Micro-sized LEDs (μ-LEDs) for high-resolution displays were fabricated using wet chemical NCs. For standard NC-based devices, dots with different wavelengths of radiation are printed or transferred onto a substrate; the preparation of NCs and the manufacture of the device become more complicated. Therefore, the manufacturing cost of the device is high, the stability of CNC processing is low, and CNC forming is difficult. These shortcomings severely limit the widespread use of CNC-based devices. In addition, despite significant efforts to develop glass as light-emitting materials and devices, it has not yet been possible to endow a single glass chip with wide and continuously adjustable colors or to print CNC-based devices such as mu-LEDs and solid-state LEDs. status displays.
PNC glasses can be used as key components of photonic devices, not just transparent protective layers or substrates. The authors demonstrate one-step 3D printing of color PNC patterns with a dot size of <10 µm, which can be used to create micrometer-sized devices. Combined with commercially available UV or blue LED arrays, this method can be used to make mu LEDs, high resolution displays, and even white LEDs. In addition, PNC arrays are used as holographic display devices. By switching holograms, a dynamic holographic display based on PNC devices was realized (Fig. 43). In addition, three holographic images (letter "Z", "J", and "U") were simultaneously reconstructed in multiple planes along the light propagation direction, indicating that the excitation of specific PNC patterns can realize three-dimensional holographic display.

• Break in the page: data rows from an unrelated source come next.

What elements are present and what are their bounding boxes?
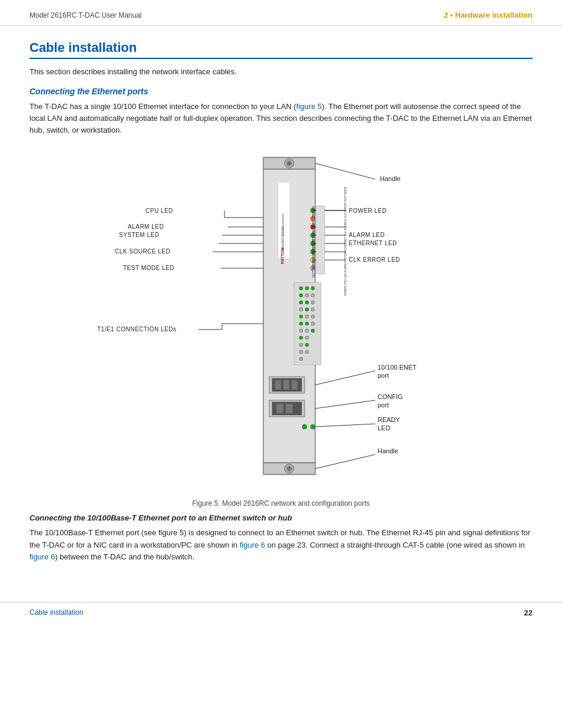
svg-text:port: port: [378, 401, 389, 409]
main-content: Cable installation This section describe…: [0, 26, 562, 590]
svg-line-92: [315, 424, 375, 427]
subsection2-body: The 10/100Base-T Ethernet port (see figu…: [29, 527, 533, 562]
svg-line-94: [315, 454, 375, 469]
svg-point-65: [302, 424, 307, 429]
svg-text:TEST MODE: TEST MODE: [312, 261, 315, 278]
svg-point-44: [311, 322, 315, 325]
svg-line-71: [315, 163, 375, 179]
label-test-mode-led: TEST MODE LED: [123, 265, 174, 271]
svg-point-64: [310, 424, 315, 429]
svg-text:LED: LED: [378, 424, 390, 431]
subsection1-body: The T-DAC has a single 10/100 Ethernet i…: [29, 101, 533, 136]
svg-point-40: [305, 315, 309, 318]
svg-point-54: [299, 357, 303, 361]
svg-text:port: port: [378, 372, 389, 379]
svg-point-39: [299, 315, 303, 318]
figure-caption: Figure 5. Model 2616RC network and confi…: [192, 499, 370, 508]
svg-point-33: [299, 301, 303, 304]
figure6-link2[interactable]: figure 6: [29, 552, 55, 561]
svg-point-34: [305, 301, 309, 304]
svg-text:T1E1 Concentrator: T1E1 Concentrator: [281, 214, 285, 239]
device-diagram: PATTON 2616RC T-DAC T1E1 Concentrator: [81, 147, 481, 495]
svg-point-41: [311, 315, 315, 318]
svg-rect-63: [286, 404, 293, 413]
svg-rect-57: [275, 380, 281, 390]
label-enet-port: 10/100 ENET: [378, 364, 416, 371]
svg-line-88: [315, 371, 375, 385]
figure-container: PATTON 2616RC T-DAC T1E1 Concentrator: [29, 147, 533, 508]
label-ready-led: READY: [378, 416, 401, 423]
svg-point-47: [311, 329, 315, 332]
label-handle-top: Handle: [380, 175, 401, 182]
svg-rect-96: [316, 206, 325, 274]
label-cpu-led: CPU LED: [146, 207, 173, 214]
svg-point-36: [299, 308, 303, 311]
figure5-link1[interactable]: figure 5: [296, 102, 322, 111]
svg-point-52: [299, 350, 303, 354]
intro-text: This section describes installing the ne…: [29, 67, 533, 76]
label-alarm-led: ALARM LED: [128, 223, 164, 230]
label-clk-error-led: CLK ERROR LED: [349, 256, 400, 263]
svg-point-43: [305, 322, 309, 325]
svg-text:POWER CPU LED ALARM SYSTEM ETH: POWER CPU LED ALARM SYSTEM ETHERNET CLK …: [344, 187, 347, 296]
label-config-port: CONFIG: [378, 393, 403, 400]
label-clk-source-led: CLK SOURCE LED: [115, 248, 170, 255]
svg-rect-59: [292, 380, 297, 390]
svg-point-32: [311, 294, 315, 297]
svg-point-51: [305, 343, 309, 347]
svg-point-28: [305, 286, 309, 290]
footer-page-number: 22: [524, 608, 533, 617]
label-handle-bottom: Handle: [378, 447, 398, 454]
svg-point-27: [299, 286, 303, 290]
svg-point-35: [311, 301, 315, 304]
svg-line-90: [315, 400, 375, 409]
svg-rect-62: [276, 404, 283, 413]
label-power-led: POWER LED: [349, 207, 387, 214]
svg-point-38: [311, 308, 315, 311]
section-title: Cable installation: [29, 40, 533, 59]
svg-rect-58: [283, 380, 289, 390]
svg-point-29: [311, 286, 315, 290]
figure6-link1[interactable]: figure 6: [240, 541, 265, 549]
subsection1-title: Connecting the Ethernet ports: [29, 87, 533, 96]
svg-point-30: [299, 294, 303, 297]
svg-point-42: [299, 322, 303, 325]
svg-point-37: [305, 308, 309, 311]
subsection2-title: Connecting the 10/100Base-T Ethernet por…: [29, 513, 533, 522]
page: Model 2616RC T-DAC User Manual 2 • Hardw…: [0, 0, 562, 728]
page-header: Model 2616RC T-DAC User Manual 2 • Hardw…: [0, 0, 562, 26]
header-chapter: 2 • Hardware installation: [444, 11, 533, 19]
svg-point-53: [305, 350, 309, 354]
svg-point-50: [299, 343, 303, 347]
svg-point-46: [305, 329, 309, 332]
svg-point-49: [305, 336, 309, 340]
svg-point-48: [299, 336, 303, 340]
svg-point-31: [305, 294, 309, 297]
label-system-led: SYSTEM LED: [119, 232, 159, 238]
footer-section: Cable installation: [29, 608, 83, 617]
label-ethernet-led: ETHERNET LED: [349, 240, 397, 246]
label-t1e1-leds: T1/E1 CONNECTION LEDs: [97, 326, 176, 332]
page-footer: Cable installation 22: [0, 602, 562, 623]
header-manual-title: Model 2616RC T-DAC User Manual: [29, 11, 142, 19]
label-alarm-led-right: ALARM LED: [349, 232, 385, 238]
svg-point-45: [299, 329, 303, 332]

Because liquid nanophase separation occurs only locally within the glass, direct 3D lithography is a completely dry fabrication technology that improves the fabrication efficiency of structures and devices with high throughput and high scalability. Contamination of organic components (reagents and solvents) during the synthesis of materials and processing of devices is not taken into account. In addition, the high temperature stability of the PNC-based glass device suggests that the device canbut use for a long time. This study demonstrates that the composition and band gap of PNC can be tuned over the entire tunable range on a single solid crystal.